With all that being said, give yourself the grace always. Give yourself the space to have wobbly steps, to fall down, to be reinvigorated unexpectedly, to give yourself back claps, to be silent, to feel magnificent. So, create a protective, waxed on waxed off, self shield, and take it with you everywhere. Luckily, it doesn’t need a suitcase or backpack of its own, because with practice, you will be able to simply heed your gut and tap in any and every time. You are in control.
On the road
Give any of these a try and see how they fit on you:
Stay Closer to Locals by literally choosing to situate yourself just outside of the center of the city [or wherever you’re headed] and in a neighborhood. Research! Surround yourself with locals, not tourists.

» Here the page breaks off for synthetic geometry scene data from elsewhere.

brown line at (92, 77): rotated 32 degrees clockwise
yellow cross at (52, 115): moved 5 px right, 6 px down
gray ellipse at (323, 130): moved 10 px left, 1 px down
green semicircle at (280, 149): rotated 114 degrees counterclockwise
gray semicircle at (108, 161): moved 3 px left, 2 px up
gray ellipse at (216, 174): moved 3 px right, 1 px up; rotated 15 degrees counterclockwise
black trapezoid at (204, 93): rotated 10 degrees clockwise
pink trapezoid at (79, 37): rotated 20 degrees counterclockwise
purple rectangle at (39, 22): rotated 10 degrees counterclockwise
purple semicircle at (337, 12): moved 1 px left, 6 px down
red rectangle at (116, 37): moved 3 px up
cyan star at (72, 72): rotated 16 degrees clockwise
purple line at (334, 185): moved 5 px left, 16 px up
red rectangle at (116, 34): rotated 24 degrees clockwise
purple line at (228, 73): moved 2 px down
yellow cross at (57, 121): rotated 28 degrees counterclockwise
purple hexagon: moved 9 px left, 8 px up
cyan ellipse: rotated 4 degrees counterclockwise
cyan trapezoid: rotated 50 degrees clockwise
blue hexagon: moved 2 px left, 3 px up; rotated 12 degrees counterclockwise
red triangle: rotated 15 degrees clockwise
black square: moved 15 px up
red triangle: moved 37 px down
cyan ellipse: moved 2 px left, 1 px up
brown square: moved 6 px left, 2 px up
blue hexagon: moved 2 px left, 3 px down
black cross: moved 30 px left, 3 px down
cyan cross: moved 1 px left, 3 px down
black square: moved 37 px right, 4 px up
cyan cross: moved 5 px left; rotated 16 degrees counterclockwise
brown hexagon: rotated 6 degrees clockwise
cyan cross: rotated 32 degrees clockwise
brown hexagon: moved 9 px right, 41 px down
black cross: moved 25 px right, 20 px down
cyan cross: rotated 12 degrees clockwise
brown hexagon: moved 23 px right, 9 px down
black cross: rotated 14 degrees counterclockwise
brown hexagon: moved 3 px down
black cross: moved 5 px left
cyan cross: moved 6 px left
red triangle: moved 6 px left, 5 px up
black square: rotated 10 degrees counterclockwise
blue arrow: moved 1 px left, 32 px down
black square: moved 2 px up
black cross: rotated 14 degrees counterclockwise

Engage with Locals by scheduling a homestay or even, going on a date!
Be Sensate
Dive into the most local cuisine you can find and relish in it.
Sit on a bench and people watch, bird watch, or observe the kids playing. Be present.
Get a massage.
Research to see if where you’re headed, has an organization that rehabilitates the blind or deaf to be top notch massage therapists.
Breathe in all those fragrances, spices, soil.
Listen to music, chanting, or a meditation that gets you to that place. Ensure it’s fully downloaded on your device so you can tap in, with or without wifi. [I get it].
Have your talisman on you. Maybe it’s a small crystal in a pocket, a charm in your wallet, a mass card for someone you love, or anything small that has infinite meaning for just you.
Dis connect from your devices every once in a while and set up your ritual. Maybe your morning hot beverage with a journal is the ticket. Maybe a guided or mantra meditation is your go to. Possibly, a hot or cold shower with your favorite essential oil. Take some time to get back to your favored routine, even though you’re not home.
Anchor by baring those feet and rooting them in the grass! Sit/lay on the floor or ground for a few minutes.
These are examples that you can take with you at face value or tailor to your idealized self. By staying in a state of practice, you may begin to find yourself expressing more awareness and open mindedness in your travels [and inevitably daily life]. Your gratitude, intentionality, lovingkindness, and empathy will subtly increase. You may find, you like who you see in the mirror and it was thanks to not one thing in your makeup or grooming bag! There is no more important pursuit than that of introspection and awareness; it is a selfish practice that translates seamlessly into selflessness as your being may naturally inspire those around you. Now that, is the damn ticket!